Somatic Gene Fusion Calling

Implementation of the somatic_gene_fusion_calling step

The somatic_gene_fusion calling step allows for the detection of gene fusions from RNA-seq data in cancer. The wrapped tools start at the raw RNA-seq reads and generate filtered lists of predicted gene fusions.

Step Input

Gene fusion calling starts at the raw RNA-seq reads. Thus, the input is very similar to one of ngs_mapping step.

See Step Input for more information.

Note

The step requires a cancer_matched configuration & samplesheet files. This is an unnecessary requirement, which might be dropped in the future.

Step Output

There is no standard for reporting gene fusions, and therefore the output is different for all implemented tools.

arriba returns two tab-separated files: arriba.<library name>.fusions.tsv & arriba.<library name>.discarded_fusions.tsv.gz. Both files list the affected genes, reads supporting the fusion & a confidence level.

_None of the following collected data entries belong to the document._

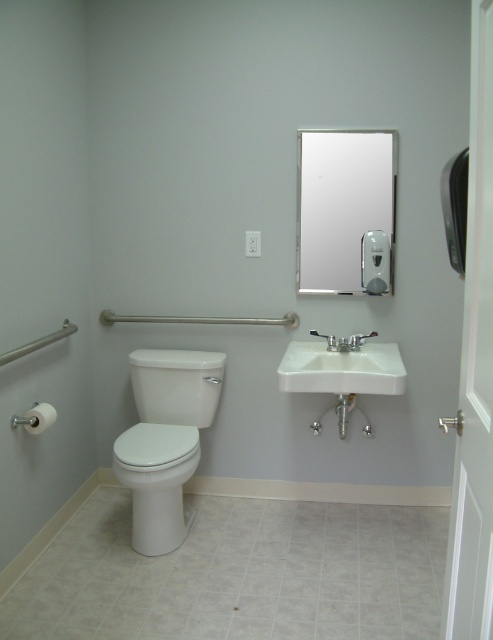 Question: Is clear glass mirror at upper center positioned before white matte toilet paper at lower left?

Choices:
 (A) yes
 (B) no

Answer: (B)

Question: In this image, where is white glossy toilet at lower left located relative to satin nickel faucet at sink right?

Choices:
 (A) right
 (B) left

Answer: (B)

Question: Which object appears closest to the camera in this image?

Choices:
 (A) silver metallic towel bar at lower left
 (B) satin nickel faucet at sink center
 (C) clear glass mirror at upper center
 (D) satin nickel faucet at sink right

Answer: (A)

Question: Which point is farther from the camera taking this photo?

Choices:
 (A) (313, 330)
 (B) (50, 419)

Answer: (A)

Question: Is white glossy toilet at lower left smaller than white matte toilet paper at lower left?

Choices:
 (A) no
 (B) yes

Answer: (A)

Question: Which of the following is the farthest from the observer?

Choices:
 (A) silver metallic towel bar at lower left
 (B) clear glass mirror at upper center

Answer: (B) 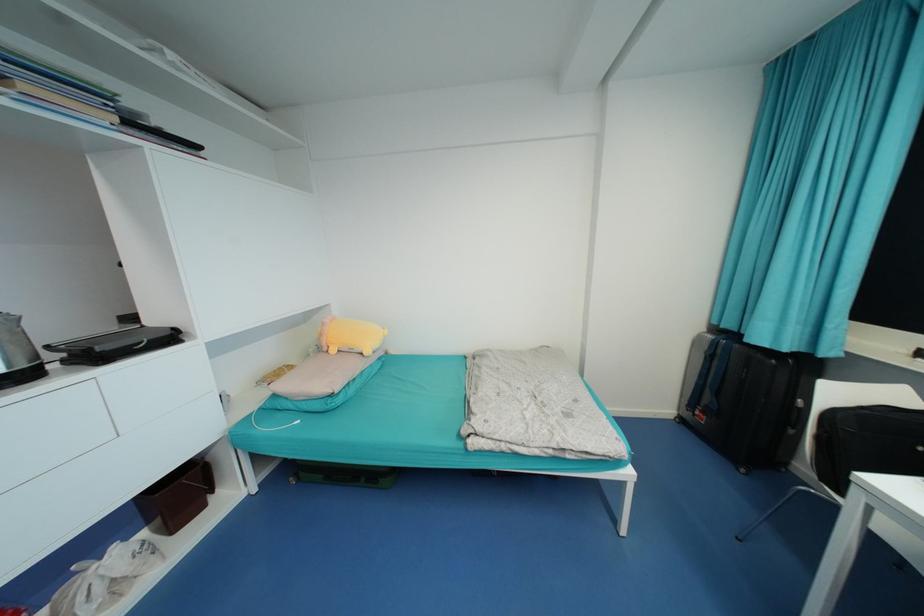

Obviously, the discarded fusion file contains all hints of fusion that have been discarded because of insufficient evidence.

Default Configuration

The default configuration is as follows.

step_config:
  somatic_gene_fusion_calling:

    # Override data set configuration search paths for FASTQ files
    #path_link_in: ''
    #tools:                                            # Options: 'fusioncatcher', 'jaffa', 'arriba', 'defuse', 'hera', 'pizzly', 'star_fusion'
    #  - fusioncatcher
    #  - jaffa
    #  - arriba
    #  - defuse
    #  - hera
    #  - pizzly
    #  - star_fusion
    #fusioncatcher:
    #  data_dir:                                       # REQUIRED
    #  configuration: ''
    #  num_threads: 16
    #jaffa: {}
    #arriba:
    #
    #  # STAR path index (preferably 2.7.10 or later)
    #  path_index:                                     # REQUIRED
    #
    #  # provided in the arriba distribution, see /fast/work/groups/cubi/projects/biotools/static_data/app_support/arriba/v2.3.0
    #  blacklist: ''
    #  known_fusions: ''
    #
    #  # can be set to the same path as known_fusions
    #  tags: ''
    #  structural_variants: ''
    #  protein_domains: ''
    #  num_threads: 8
    #  trim_adapters: false
    #  num_threads_trimming: 2
    #  star_parameters:
    #    - ' --outFilterMultimapNmax 50'
    #    - ' --peOverlapNbasesMin 10'
    #    - ' --alignSplicedMateMapLminOverLmate 0.5'
    #    - ' --alignSJstitchMismatchNmax 5 -1 5 5'
    #    - ' --chimSegmentMin 10'
    #    - ' --chimOutType WithinBAM HardClip'
    #    - ' --chimJunctionOverhangMin 10'
    #    - ' --chimScoreDropMax 30'
    #    - ' --chimScoreJunctionNonGTAG 0'
    #    - ' --chimScoreSeparation 1'
    #    - ' --chimSegmentReadGapMax 3'
    #    - ' --chimMultimapNmax 50'
    #defuse:
    #  path_dataset_directory:                         # REQUIRED
    #hera:
    #  path_index:                                     # REQUIRED
    #  path_genome:                                    # REQUIRED
    #pizzly:
    #  kallisto_index:                                 # REQUIRED
    #  transcripts_fasta:                              # REQUIRED
    #  annotations_gtf:                                # REQUIRED
    #  kmer_size: 31
    #star_fusion:
    #  path_ctat_resource_lib:                         # REQUIRED

Available Gene Fusion Callers

  • arriba

  • fusioncatcher implementation is broken. The tool’s computational resources requirements are so enormous that it might not be advisable to try re-enable it.

  • the status of defuse, hera, jaffa & pizzly is unknown, they are probably currently broken or not implemented.

  • the status of star_fusion is also unknown, but it apparently returns results fairly similar to arriba, but not quite as accurate. arriba should be preferred.